We’ve now seen a number of ways to build CNNs—it’s time to build a more complete understanding of how they work. In this lesson we review in more detail what a convolution does, and how they are combined with max pooling to create a CNN. We also learn about the softmax activation function, which is critical for getting good results in classification models (a classification model is any model that is designed to separate data items into classes, that is, into discrete groups). NB: If you’re having trouble understanding the convolution operation, you may want to skip ahead and watch the start of lesson 4, since it opens with a spreadsheet-based explanation of convolutions.

Then we delve into the most important skill in creating an effective model: dealing with overfitting and underfitting.

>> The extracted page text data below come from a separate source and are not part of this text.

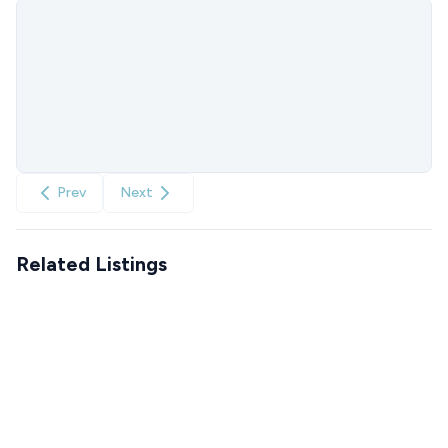
Prev
Next
Related Listings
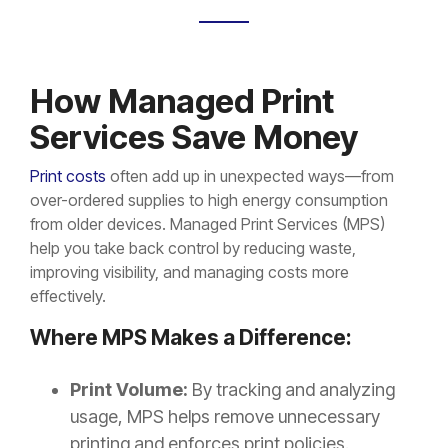
How Managed Print
Services Save Money
Print costs
often add up in unexpected ways—from
over-ordered supplies to high energy consumption
from older devices. Managed Print Services (MPS)
help you take back control by reducing waste,
improving visibility, and managing costs more
effectively.
Where MPS Makes a Difference:
Print Volume:
By tracking and analyzing
usage, MPS helps remove unnecessary
printing and enforces print policies.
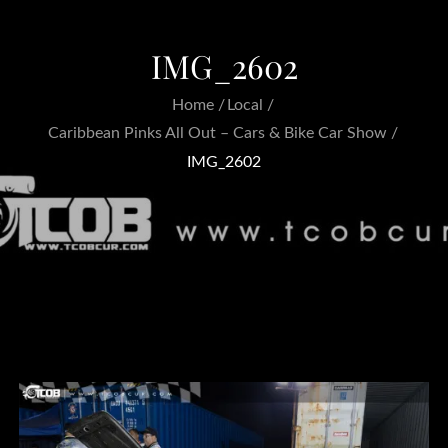
IMG_2602
Home
Local
Caribbean Pinks All Out – Cars & Bike Car Show
IMG_2602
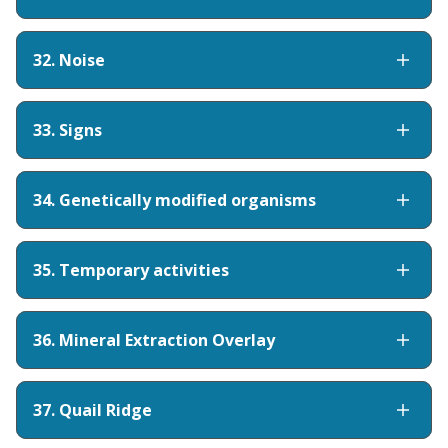
32. Noise
33. Signs
34. Genetically modified organisms
35. Temporary activities
36. Mineral Extraction Overlay
37. Quail Ridge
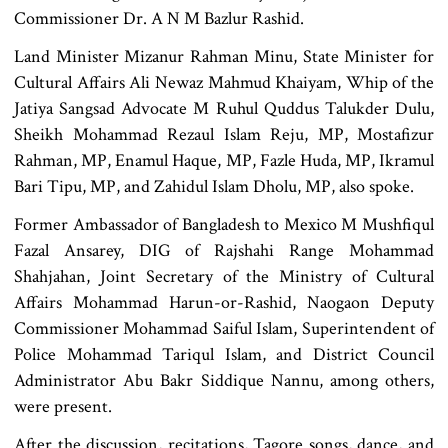
Commissioner Dr. A N M Bazlur Rashid.
Land Minister Mizanur Rahman Minu, State Minister for
Cultural Affairs Ali Newaz Mahmud Khaiyam, Whip of the
Jatiya Sangsad Advocate M Ruhul Quddus Talukder Dulu,
Sheikh Mohammad Rezaul Islam Reju, MP, Mostafizur
Rahman, MP, Enamul Haque, MP, Fazle Huda, MP, Ikramul
Bari Tipu, MP, and Zahidul Islam Dholu, MP, also spoke.
Former Ambassador of Bangladesh to Mexico M Mushfiqul
Fazal Ansarey, DIG of Rajshahi Range Mohammad
Shahjahan, Joint Secretary of the Ministry of Cultural
Affairs Mohammad Harun-or-Rashid, Naogaon Deputy
Commissioner Mohammad Saiful Islam, Superintendent of
Police Mohammad Tariqul Islam, and District Council
Administrator Abu Bakr Siddique Nannu, among others,
were present.
After the discussion, recitations, Tagore songs, dance, and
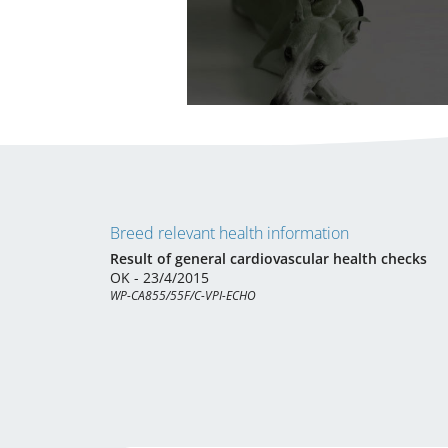
Breed relevant health information
Result of general cardiovascular health checks
OK - 23/4/2015
WP-CA855/55F/C-VPI-ECHO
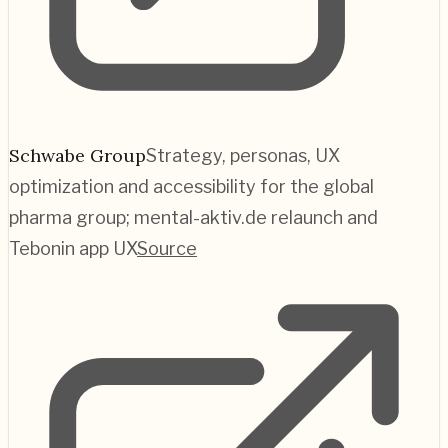
Schwabe Group
Strategy, personas, UX
optimization and accessibility for the global
pharma group; mental-aktiv.de relaunch and
Tebonin app UX
Source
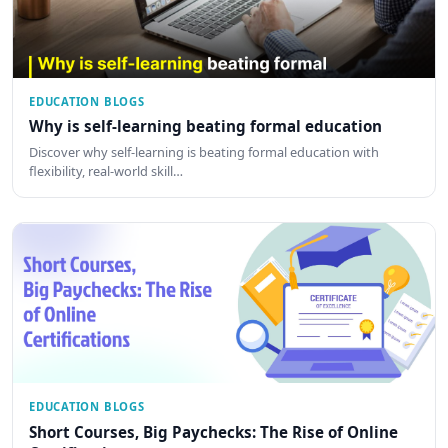
EDUCATION BLOGS
Why is self-learning beating formal education
Discover why self-learning is beating formal education with
flexibility, real-world skill…
EDUCATION BLOGS
Short Courses, Big Paychecks: The Rise of Online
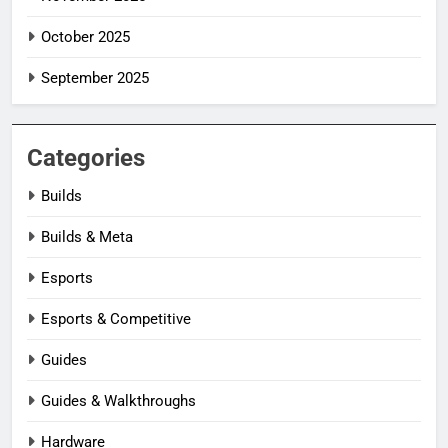
October 2025
September 2025
Categories
Builds
Builds & Meta
Esports
Esports & Competitive
Guides
Guides & Walkthroughs
Hardware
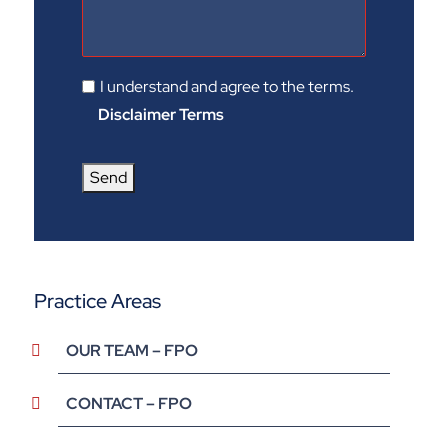
I understand and agree to the terms.
Disclaimer Terms
Send
Practice Areas
OUR TEAM – FPO
CONTACT – FPO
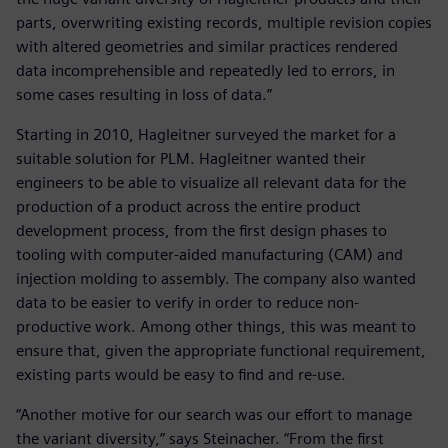
parts, overwriting existing records, multiple revision copies
with altered geometries and similar practices rendered
data incomprehensible and repeatedly led to errors, in
some cases resulting in loss of data.”
Starting in 2010, Hagleitner surveyed the market for a
suitable solution for PLM. Hagleitner wanted their
engineers to be able to visualize all relevant data for the
production of a product across the entire product
development process, from the first design phases to
tooling with computer-aided manufacturing (CAM) and
injection molding to assembly. The company also wanted
data to be easier to verify in order to reduce non-
productive work. Among other things, this was meant to
ensure that, given the appropriate functional requirement,
existing parts would be easy to find and re-use.
“Another motive for our search was our effort to manage
the variant diversity,” says Steinacher. “From the first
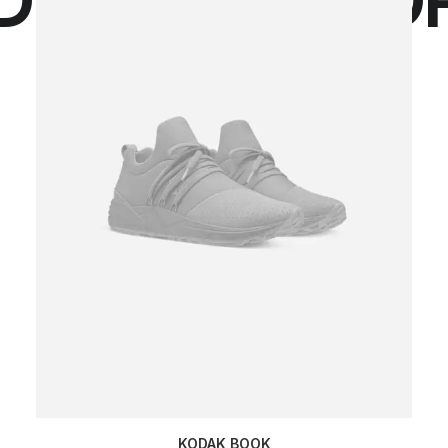
KODAK BOOK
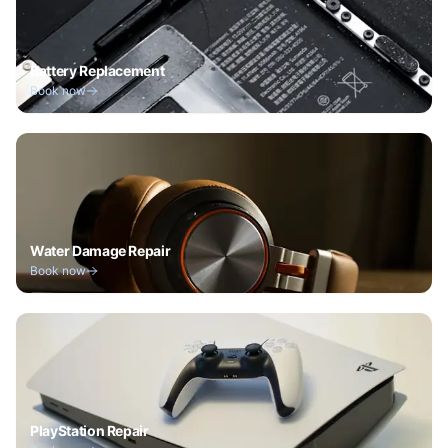
Battery Replacement
Book now
Water Damage Repair
Book now
PlayStation Repair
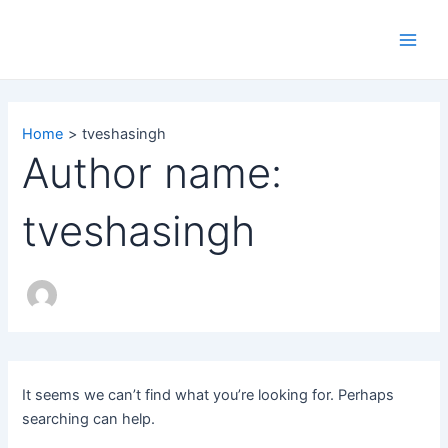
Search
Skip
Main
for:
to
Men
content
Home
tveshasingh
Author name:
tveshasingh
It seems we can’t find what you’re looking for. Perhaps
searching can help.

The key is to first of all build a model that overfits (since then we know we have enough model capacity and know that we can train it) and then gradually use a number of strategies to reduce the overfitting. In this lesson the most important section is where we look at the list of techniques used to address overfitting. We suggest copying this list somewhere convenient, and refer to it often; ensure you understand what each of the steps means, and how to do them.

We then look at two particularly useful techniques to avoid overfitting: dropout, and data augmentation. We also discuss the extremely handy technique of pre-computing convolutional layers. Make sure you understand this technique before you continue, and practice it yourself, since we’ll be using it in every lesson and every notebook from here on!